Despite this remarkable achievement, the Gatling's weight and cumbersome artillery carriage hindered its ability to keep up with infantry forces over difficult ground, particularly in Cuba, where roads were often little more than jungle footpaths. By this time, the U.S. Marines had been issued the modern tripod-mounted M1895 Colt–Browning machine gun using the 6mm Lee Navy round, which they employed to defeat the Spanish infantry at the battle of Cuzco Wells.
Gatling guns were used by the U.S. Army during the Philippine–American War.
One such instance was during the Battle of San Jacinto (1899) (Spanish: Batalla de San Jacinto) which was fought on November 11, 1899, in San Jacinto in the Philippines, between Philippine Republican Army soldiers and American troops.
The Gatling's weight and artillery carriage hindered its ability to keep up with American troops over uneven terrain, particularly in the Philippines, where outside the cities there were heavily foliaged forests and steep mountain paths.

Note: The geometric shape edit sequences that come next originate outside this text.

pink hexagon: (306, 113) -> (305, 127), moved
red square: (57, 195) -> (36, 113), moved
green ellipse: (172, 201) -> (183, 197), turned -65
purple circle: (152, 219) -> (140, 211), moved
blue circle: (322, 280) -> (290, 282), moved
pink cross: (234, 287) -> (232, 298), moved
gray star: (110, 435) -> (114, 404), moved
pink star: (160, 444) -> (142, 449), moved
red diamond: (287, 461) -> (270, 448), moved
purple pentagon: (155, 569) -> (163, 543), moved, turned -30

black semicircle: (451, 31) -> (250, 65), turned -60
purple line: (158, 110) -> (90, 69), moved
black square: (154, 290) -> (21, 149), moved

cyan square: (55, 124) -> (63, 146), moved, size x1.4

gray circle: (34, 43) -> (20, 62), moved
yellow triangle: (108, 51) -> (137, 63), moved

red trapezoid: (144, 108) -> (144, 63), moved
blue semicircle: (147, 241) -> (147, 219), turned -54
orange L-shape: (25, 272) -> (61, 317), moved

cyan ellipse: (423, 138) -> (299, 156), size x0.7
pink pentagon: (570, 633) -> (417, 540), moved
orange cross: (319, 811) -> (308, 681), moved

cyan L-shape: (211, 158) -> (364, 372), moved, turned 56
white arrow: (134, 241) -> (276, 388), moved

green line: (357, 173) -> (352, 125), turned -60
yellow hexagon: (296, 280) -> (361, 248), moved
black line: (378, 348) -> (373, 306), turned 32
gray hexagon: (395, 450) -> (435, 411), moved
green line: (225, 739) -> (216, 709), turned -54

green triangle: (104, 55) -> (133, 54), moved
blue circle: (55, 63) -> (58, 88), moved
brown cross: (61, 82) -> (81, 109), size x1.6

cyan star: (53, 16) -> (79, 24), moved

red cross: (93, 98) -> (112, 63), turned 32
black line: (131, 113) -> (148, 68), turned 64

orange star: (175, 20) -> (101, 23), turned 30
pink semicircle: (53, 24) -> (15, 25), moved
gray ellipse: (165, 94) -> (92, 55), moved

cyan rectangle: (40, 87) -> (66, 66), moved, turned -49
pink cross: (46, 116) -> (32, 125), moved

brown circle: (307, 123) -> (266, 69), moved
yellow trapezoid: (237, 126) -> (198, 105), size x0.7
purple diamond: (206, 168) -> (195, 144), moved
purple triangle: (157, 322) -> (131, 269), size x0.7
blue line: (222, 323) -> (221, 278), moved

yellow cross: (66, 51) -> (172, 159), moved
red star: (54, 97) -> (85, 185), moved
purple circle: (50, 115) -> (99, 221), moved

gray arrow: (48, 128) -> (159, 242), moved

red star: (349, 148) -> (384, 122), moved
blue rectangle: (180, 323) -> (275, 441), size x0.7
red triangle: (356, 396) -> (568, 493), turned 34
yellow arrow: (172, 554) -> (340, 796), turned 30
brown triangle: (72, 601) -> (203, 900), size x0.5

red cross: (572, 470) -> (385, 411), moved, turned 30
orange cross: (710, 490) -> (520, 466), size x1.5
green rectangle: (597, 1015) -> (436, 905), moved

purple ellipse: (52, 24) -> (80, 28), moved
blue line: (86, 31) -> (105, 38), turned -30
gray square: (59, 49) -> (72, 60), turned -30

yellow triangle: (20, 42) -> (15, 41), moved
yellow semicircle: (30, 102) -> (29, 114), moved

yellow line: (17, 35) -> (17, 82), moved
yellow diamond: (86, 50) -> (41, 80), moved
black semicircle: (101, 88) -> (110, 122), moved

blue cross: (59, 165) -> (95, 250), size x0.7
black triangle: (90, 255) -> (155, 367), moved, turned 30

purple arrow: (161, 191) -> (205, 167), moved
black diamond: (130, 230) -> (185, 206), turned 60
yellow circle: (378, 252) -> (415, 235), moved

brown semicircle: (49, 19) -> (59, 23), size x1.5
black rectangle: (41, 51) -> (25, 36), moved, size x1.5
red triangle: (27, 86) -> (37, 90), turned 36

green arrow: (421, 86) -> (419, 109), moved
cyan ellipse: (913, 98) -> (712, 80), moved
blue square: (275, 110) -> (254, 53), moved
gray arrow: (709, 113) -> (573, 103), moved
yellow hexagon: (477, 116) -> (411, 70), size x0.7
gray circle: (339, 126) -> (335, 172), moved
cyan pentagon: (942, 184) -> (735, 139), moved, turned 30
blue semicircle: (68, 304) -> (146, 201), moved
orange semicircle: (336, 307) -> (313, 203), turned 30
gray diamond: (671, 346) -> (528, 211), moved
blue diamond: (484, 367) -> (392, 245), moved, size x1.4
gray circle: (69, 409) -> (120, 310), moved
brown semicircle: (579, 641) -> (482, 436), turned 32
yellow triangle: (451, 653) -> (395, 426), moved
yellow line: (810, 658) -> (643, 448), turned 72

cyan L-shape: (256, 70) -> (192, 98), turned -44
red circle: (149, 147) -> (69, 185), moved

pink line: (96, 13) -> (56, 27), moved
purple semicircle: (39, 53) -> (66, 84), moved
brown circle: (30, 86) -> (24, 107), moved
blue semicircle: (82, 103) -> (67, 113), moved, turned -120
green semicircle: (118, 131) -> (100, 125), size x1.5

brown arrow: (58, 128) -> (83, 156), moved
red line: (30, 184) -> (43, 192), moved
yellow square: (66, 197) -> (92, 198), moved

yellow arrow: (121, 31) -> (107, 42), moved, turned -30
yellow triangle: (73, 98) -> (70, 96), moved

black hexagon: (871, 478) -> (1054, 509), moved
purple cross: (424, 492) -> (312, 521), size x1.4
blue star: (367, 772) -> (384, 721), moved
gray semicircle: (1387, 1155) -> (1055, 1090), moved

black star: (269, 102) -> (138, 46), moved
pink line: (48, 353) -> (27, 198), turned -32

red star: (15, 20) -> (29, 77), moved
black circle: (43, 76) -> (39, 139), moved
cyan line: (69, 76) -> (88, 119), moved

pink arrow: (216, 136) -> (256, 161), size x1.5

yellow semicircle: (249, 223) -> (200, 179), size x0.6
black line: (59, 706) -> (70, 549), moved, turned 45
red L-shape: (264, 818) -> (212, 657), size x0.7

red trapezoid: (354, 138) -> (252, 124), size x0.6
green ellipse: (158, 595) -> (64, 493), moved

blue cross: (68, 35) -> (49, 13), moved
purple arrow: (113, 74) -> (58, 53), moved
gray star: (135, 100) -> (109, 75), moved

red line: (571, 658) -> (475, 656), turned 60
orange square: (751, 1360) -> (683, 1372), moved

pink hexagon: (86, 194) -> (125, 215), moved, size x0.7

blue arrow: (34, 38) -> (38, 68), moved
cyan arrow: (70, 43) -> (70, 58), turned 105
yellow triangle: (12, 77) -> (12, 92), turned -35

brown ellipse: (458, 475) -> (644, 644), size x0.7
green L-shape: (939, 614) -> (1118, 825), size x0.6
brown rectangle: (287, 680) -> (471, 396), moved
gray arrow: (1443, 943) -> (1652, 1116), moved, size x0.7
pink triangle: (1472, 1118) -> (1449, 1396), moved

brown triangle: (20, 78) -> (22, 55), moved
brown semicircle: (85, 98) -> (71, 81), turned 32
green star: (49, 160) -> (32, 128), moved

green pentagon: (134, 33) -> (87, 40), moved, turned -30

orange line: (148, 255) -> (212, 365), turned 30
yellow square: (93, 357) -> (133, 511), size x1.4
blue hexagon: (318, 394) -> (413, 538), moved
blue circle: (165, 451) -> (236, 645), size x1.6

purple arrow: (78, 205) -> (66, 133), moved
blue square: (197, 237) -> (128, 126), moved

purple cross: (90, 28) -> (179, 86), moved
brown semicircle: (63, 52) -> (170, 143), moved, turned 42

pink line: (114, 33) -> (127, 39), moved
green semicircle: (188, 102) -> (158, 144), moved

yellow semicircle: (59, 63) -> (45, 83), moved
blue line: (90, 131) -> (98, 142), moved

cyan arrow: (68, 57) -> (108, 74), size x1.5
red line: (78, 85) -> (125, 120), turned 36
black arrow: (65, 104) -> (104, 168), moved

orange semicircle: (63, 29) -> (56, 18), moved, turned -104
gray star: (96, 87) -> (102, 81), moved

After the Gatling gun was replaced in service by newer recoil or gas-operated weapons, the approach of using multiple externally powered rotating barrels fell into disuse for many decades. However, some examples were developed during the interwar years, but only existed as prototypes or were rarely used. The concept resurfaced after World War II with the development of the Minigun and the M61 Vulcan. Many other versions of the Gatling gun were built from the late 20th century to the present, the largest of these being the 30mm GAU-8 Avenger autocannon as used on the Fairchild Republic A-10 Thunderbolt II.